---------- Supplied information

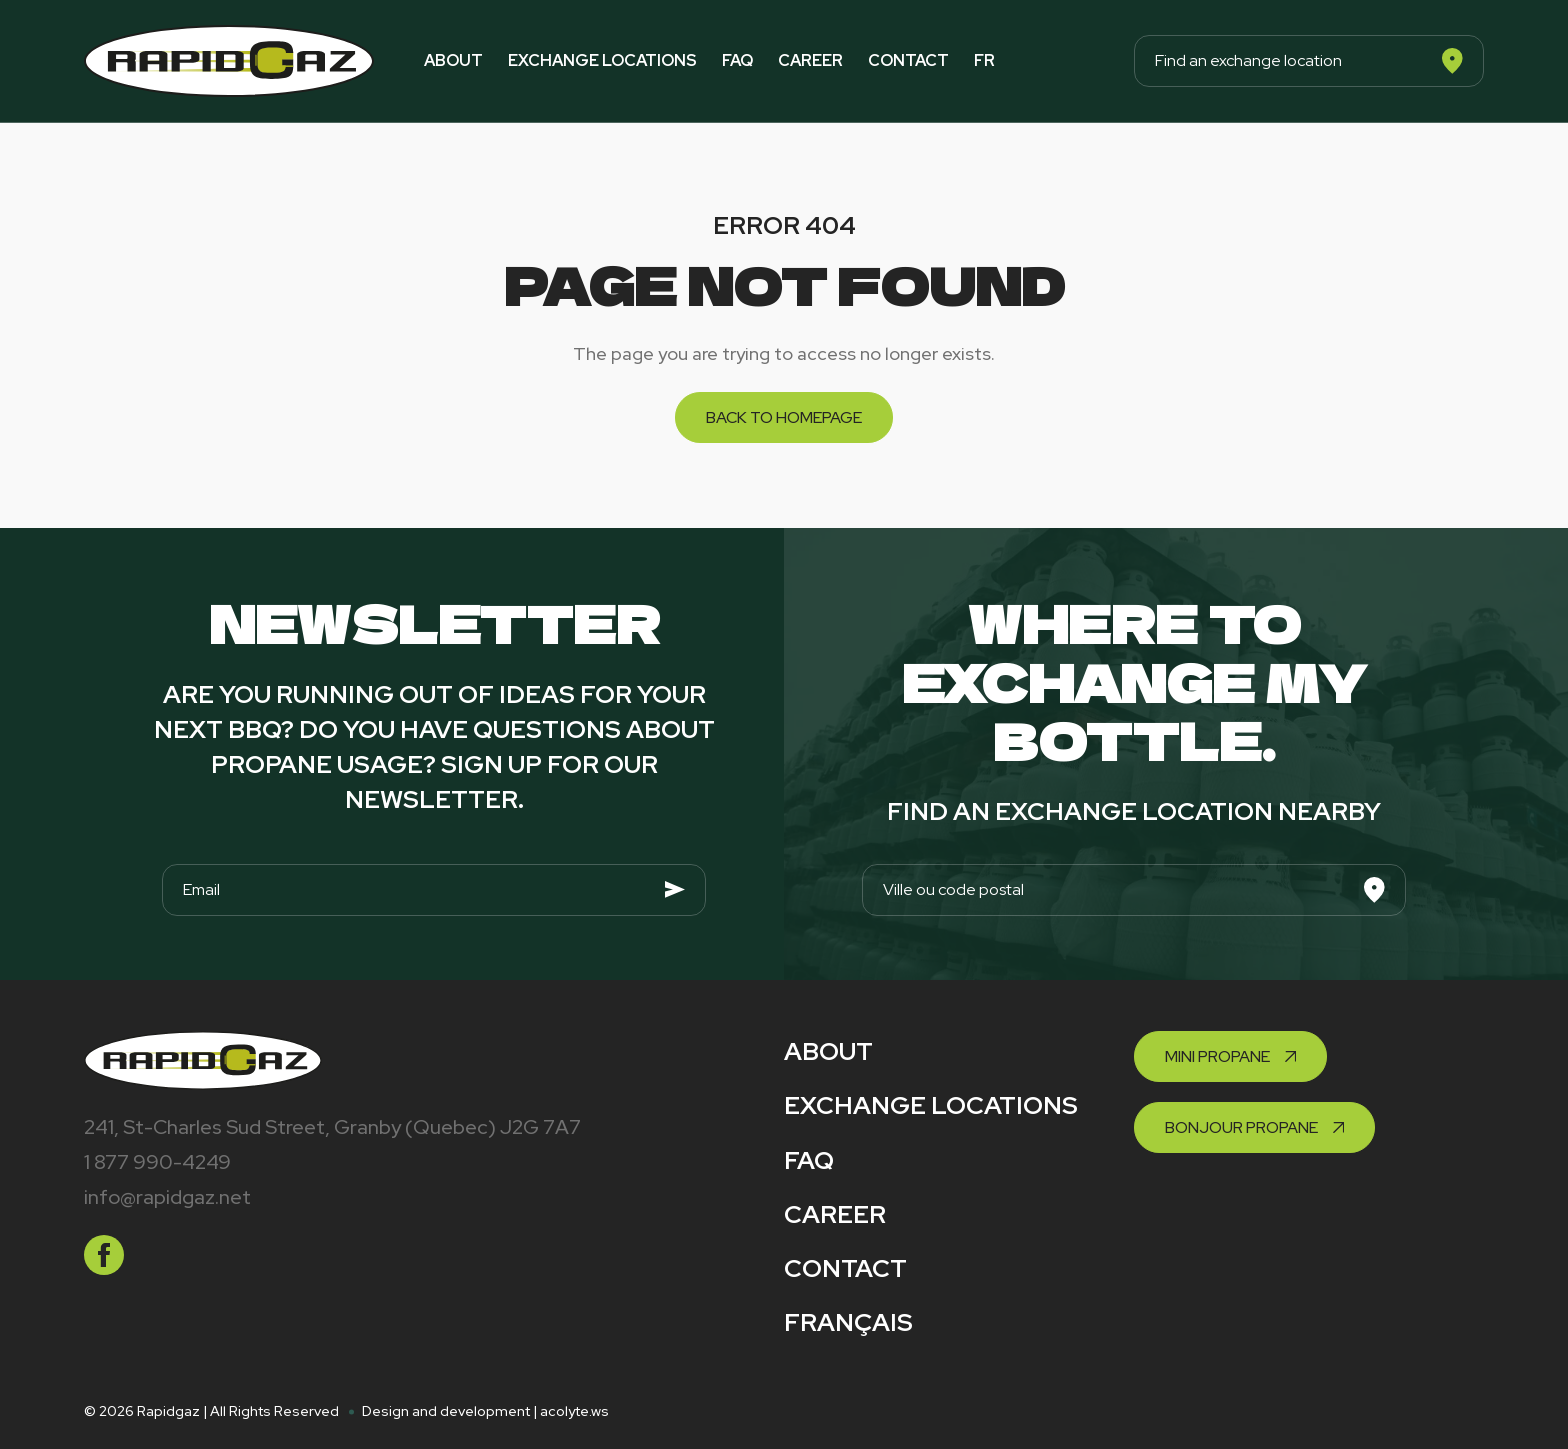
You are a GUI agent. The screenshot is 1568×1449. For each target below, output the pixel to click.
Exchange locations (602, 60)
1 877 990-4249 (157, 1162)
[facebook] (104, 1255)
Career (810, 60)
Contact (908, 60)
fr (984, 60)
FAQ (737, 60)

--------------------

Every entry above, pictures excluded, needs to be duplicated exactly.

● Solution
You are a GUI agent. The screenshot is 1568×1449. For each target below, output the pixel to click.
Exchange locations (602, 60)
1 877 990-4249 (157, 1162)
[facebook] (104, 1255)
Career (810, 60)
Contact (908, 60)
fr (984, 60)
FAQ (737, 60)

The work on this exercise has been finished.